The regulation of standard form clauses is one such area. Under Article 39 of the Contract Law, a party that provides standard form clauses has the obligation to draw the other party's attention to limitations and exclusions of liability and explain them on request. The Interpretation clarifies how this obligation may be satisfied: if the drafting party uses language, signs, script or other means that sufficiently draw the other party's attention to the relevant clauses, and gives explanations requested by the other party, the requirement of Article 39 is deemed satisfied. Companies that conduct business in the PRC should review their standard form contracts and highlight relevant clauses accordingly. To reduce the risk of disputes, companies should consider including an explicit acknowledgement by the other party that it has received all explanations it requested in their standard forms.
Liquidated damages clauses are another potential source of disputes. The PRC Contract Law does not recognize the concept of liquidated damages, but treats them as penalties, which courts may increase if they are lower than the actual loss or reduce if they are "excessively" higher than the actual loss. The Interpretation determines how courts may exercise this power: (1) liquidated damages may only be increased up to the amount of the actual loss, and no further claim for losses may be allowed; (2) the Court may deem liquidated damages "excessively high" if they exceed the actual loss by 30%; and (3) when reducing excessively high liquidated damages, the Court must take the actual loss as its starting point, but must also consider other factors such as performance of the contract, the degree of each party's fault and expected profits, and make a decision "weighing the principles of equity and good faith." This provision makes the outcome of disputes over liquidated damages clauses somewhat more predictable than before.

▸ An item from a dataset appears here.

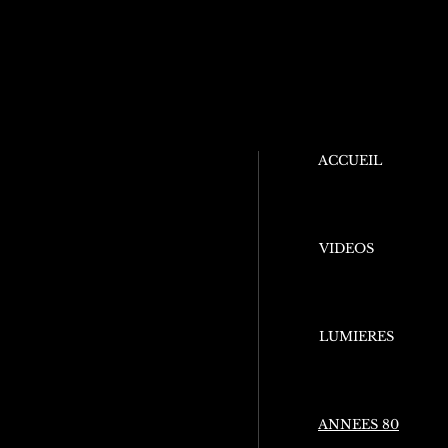
ACCUEIL
VIDEOS
LUMIERES
ANNEES 80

When the effectiveness of a contract is subject to government approval, the contract party in charge of the approval process can often prevent the contract from becoming effective, if it no longer wishes to be bound by it. The Interpretation now allows PRC courts to authorize the other party to carry out government approval procedures when one party fails in its obligation to do so. When faced with obstructive tactics by their counterparty, companies should consider applying for this remedy.